** TASK **
Once the pictures are set aside, copy the data below exactly as it stands.

═══ COLLECTED DATA

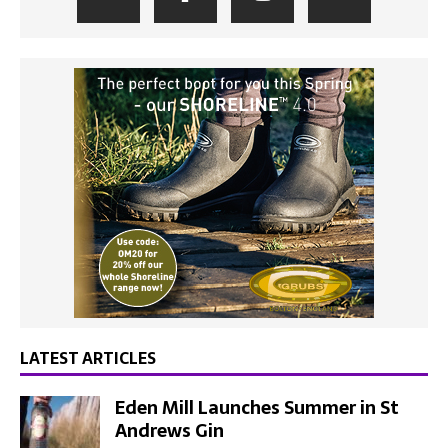
LATEST ARTICLES
Eden Mill Launches Summer in St
Andrews Gin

══════

** FINISHED TASK **
LATEST ARTICLES
Eden Mill Launches Summer in St
Andrews Gin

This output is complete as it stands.